■ Material provided:
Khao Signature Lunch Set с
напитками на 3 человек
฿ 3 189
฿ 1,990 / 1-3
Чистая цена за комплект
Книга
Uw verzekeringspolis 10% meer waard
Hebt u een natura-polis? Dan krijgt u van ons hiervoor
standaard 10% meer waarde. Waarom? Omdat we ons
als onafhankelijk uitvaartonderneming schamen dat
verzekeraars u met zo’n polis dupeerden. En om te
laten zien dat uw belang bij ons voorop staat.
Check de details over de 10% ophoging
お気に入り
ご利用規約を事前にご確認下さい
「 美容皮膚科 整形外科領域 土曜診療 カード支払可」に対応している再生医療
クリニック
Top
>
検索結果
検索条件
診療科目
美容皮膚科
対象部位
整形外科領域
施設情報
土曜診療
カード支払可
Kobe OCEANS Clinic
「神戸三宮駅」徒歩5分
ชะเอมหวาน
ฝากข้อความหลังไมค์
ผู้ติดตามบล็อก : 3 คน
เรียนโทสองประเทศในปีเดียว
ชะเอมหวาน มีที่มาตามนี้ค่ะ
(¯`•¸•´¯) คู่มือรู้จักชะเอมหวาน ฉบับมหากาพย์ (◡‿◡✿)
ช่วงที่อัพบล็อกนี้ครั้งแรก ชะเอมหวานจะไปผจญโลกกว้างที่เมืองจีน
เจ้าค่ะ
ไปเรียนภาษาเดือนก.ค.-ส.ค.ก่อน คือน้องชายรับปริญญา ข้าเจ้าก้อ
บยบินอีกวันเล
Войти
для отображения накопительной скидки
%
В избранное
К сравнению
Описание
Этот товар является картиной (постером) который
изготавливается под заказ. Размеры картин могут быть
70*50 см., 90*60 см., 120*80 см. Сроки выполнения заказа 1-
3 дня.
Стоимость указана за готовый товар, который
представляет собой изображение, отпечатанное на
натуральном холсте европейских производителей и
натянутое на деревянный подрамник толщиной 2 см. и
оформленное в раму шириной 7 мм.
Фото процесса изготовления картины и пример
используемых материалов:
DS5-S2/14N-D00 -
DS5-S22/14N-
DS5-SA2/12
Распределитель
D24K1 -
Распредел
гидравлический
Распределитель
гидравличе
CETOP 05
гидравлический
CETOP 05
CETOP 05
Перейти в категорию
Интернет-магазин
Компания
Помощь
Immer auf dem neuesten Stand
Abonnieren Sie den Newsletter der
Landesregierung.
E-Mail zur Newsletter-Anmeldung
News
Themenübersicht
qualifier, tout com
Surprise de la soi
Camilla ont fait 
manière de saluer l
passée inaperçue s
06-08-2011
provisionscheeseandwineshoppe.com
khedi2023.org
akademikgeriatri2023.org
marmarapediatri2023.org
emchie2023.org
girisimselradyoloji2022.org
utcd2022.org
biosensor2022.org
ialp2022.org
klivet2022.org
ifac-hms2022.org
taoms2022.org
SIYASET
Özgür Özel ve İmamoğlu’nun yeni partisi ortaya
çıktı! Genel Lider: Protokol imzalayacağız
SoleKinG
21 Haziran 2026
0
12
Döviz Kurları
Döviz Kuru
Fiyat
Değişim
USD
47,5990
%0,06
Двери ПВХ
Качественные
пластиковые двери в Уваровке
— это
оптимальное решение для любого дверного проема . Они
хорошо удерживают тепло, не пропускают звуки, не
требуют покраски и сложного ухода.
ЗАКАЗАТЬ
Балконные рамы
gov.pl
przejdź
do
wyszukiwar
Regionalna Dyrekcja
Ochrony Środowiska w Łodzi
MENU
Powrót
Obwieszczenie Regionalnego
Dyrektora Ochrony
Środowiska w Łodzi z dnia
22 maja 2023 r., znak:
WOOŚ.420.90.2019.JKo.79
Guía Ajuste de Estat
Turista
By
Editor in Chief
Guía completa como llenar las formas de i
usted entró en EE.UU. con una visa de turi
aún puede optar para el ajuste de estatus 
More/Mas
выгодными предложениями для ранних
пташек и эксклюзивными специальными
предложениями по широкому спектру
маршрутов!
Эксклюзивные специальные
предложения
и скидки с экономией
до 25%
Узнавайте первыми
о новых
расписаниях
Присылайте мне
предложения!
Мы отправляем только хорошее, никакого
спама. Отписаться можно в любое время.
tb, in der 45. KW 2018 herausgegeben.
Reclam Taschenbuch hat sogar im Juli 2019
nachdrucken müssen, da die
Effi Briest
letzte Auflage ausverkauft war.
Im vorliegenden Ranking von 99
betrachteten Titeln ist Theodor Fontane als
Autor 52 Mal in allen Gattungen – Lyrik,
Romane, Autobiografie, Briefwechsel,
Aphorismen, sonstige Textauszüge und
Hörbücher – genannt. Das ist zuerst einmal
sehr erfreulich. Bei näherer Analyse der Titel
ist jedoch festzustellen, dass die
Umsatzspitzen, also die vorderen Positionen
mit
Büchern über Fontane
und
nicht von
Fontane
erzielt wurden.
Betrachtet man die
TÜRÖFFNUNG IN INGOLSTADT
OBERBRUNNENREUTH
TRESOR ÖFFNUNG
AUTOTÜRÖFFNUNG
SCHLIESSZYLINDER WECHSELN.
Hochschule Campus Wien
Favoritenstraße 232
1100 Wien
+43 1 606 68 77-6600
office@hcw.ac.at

■ What to produce: Each record must appear again, word for word.

■ Written solution:
Khao Signature Lunch Set с
напитками на 3 человек
฿ 3 189
฿ 1,990 / 1-3
Чистая цена за комплект
Книга
Uw verzekeringspolis 10% meer waard
Hebt u een natura-polis? Dan krijgt u van ons hiervoor
standaard 10% meer waarde. Waarom? Omdat we ons
als onafhankelijk uitvaartonderneming schamen dat
verzekeraars u met zo’n polis dupeerden. En om te
laten zien dat uw belang bij ons voorop staat.
Check de details over de 10% ophoging
お気に入り
ご利用規約を事前にご確認下さい
「 美容皮膚科 整形外科領域 土曜診療 カード支払可」に対応している再生医療
クリニック
Top
>
検索結果
検索条件
診療科目
美容皮膚科
対象部位
整形外科領域
施設情報
土曜診療
カード支払可
Kobe OCEANS Clinic
「神戸三宮駅」徒歩5分
ชะเอมหวาน
ฝากข้อความหลังไมค์
ผู้ติดตามบล็อก : 3 คน
เรียนโทสองประเทศในปีเดียว
ชะเอมหวาน มีที่มาตามนี้ค่ะ
(¯`•¸•´¯) คู่มือรู้จักชะเอมหวาน ฉบับมหากาพย์ (◡‿◡✿)
ช่วงที่อัพบล็อกนี้ครั้งแรก ชะเอมหวานจะไปผจญโลกกว้างที่เมืองจีน
เจ้าค่ะ
ไปเรียนภาษาเดือนก.ค.-ส.ค.ก่อน คือน้องชายรับปริญญา ข้าเจ้าก้อ
บยบินอีกวันเล
Войти
для отображения накопительной скидки
%
В избранное
К сравнению
Описание
Этот товар является картиной (постером) который
изготавливается под заказ. Размеры картин могут быть
70*50 см., 90*60 см., 120*80 см. Сроки выполнения заказа 1-
3 дня.
Стоимость указана за готовый товар, который
представляет собой изображение, отпечатанное на
натуральном холсте европейских производителей и
натянутое на деревянный подрамник толщиной 2 см. и
оформленное в раму шириной 7 мм.
Фото процесса изготовления картины и пример
используемых материалов:
DS5-S2/14N-D00 -
DS5-S22/14N-
DS5-SA2/12
Распределитель
D24K1 -
Распредел
гидравлический
Распределитель
гидравличе
CETOP 05
гидравлический
CETOP 05
CETOP 05
Перейти в категорию
Интернет-магазин
Компания
Помощь
Immer auf dem neuesten Stand
Abonnieren Sie den Newsletter der
Landesregierung.
E-Mail zur Newsletter-Anmeldung
News
Themenübersicht
qualifier, tout com
Surprise de la soi
Camilla ont fait 
manière de saluer l
passée inaperçue s
06-08-2011
provisionscheeseandwineshoppe.com
khedi2023.org
akademikgeriatri2023.org
marmarapediatri2023.org
emchie2023.org
girisimselradyoloji2022.org
utcd2022.org
biosensor2022.org
ialp2022.org
klivet2022.org
ifac-hms2022.org
taoms2022.org
SIYASET
Özgür Özel ve İmamoğlu’nun yeni partisi ortaya
çıktı! Genel Lider: Protokol imzalayacağız
SoleKinG
21 Haziran 2026
0
12
Döviz Kurları
Döviz Kuru
Fiyat
Değişim
USD
47,5990
%0,06
Двери ПВХ
Качественные
пластиковые двери в Уваровке
— это
оптимальное решение для любого дверного проема . Они
хорошо удерживают тепло, не пропускают звуки, не
требуют покраски и сложного ухода.
ЗАКАЗАТЬ
Балконные рамы
gov.pl
przejdź
do
wyszukiwar
Regionalna Dyrekcja
Ochrony Środowiska w Łodzi
MENU
Powrót
Obwieszczenie Regionalnego
Dyrektora Ochrony
Środowiska w Łodzi z dnia
22 maja 2023 r., znak:
WOOŚ.420.90.2019.JKo.79
Guía Ajuste de Estat
Turista
By
Editor in Chief
Guía completa como llenar las formas de i
usted entró en EE.UU. con una visa de turi
aún puede optar para el ajuste de estatus 
More/Mas
выгодными предложениями для ранних
пташек и эксклюзивными специальными
предложениями по широкому спектру
маршрутов!
Эксклюзивные специальные
предложения
и скидки с экономией
до 25%
Узнавайте первыми
о новых
расписаниях
Присылайте мне
предложения!
Мы отправляем только хорошее, никакого
спама. Отписаться можно в любое время.
tb, in der 45. KW 2018 herausgegeben.
Reclam Taschenbuch hat sogar im Juli 2019
nachdrucken müssen, da die
Effi Briest
letzte Auflage ausverkauft war.
Im vorliegenden Ranking von 99
betrachteten Titeln ist Theodor Fontane als
Autor 52 Mal in allen Gattungen – Lyrik,
Romane, Autobiografie, Briefwechsel,
Aphorismen, sonstige Textauszüge und
Hörbücher – genannt. Das ist zuerst einmal
sehr erfreulich. Bei näherer Analyse der Titel
ist jedoch festzustellen, dass die
Umsatzspitzen, also die vorderen Positionen
mit
Büchern über Fontane
und
nicht von
Fontane
erzielt wurden.
Betrachtet man die
TÜRÖFFNUNG IN INGOLSTADT
OBERBRUNNENREUTH
TRESOR ÖFFNUNG
AUTOTÜRÖFFNUNG
SCHLIESSZYLINDER WECHSELN.
Hochschule Campus Wien
Favoritenstraße 232
1100 Wien
+43 1 606 68 77-6600
office@hcw.ac.at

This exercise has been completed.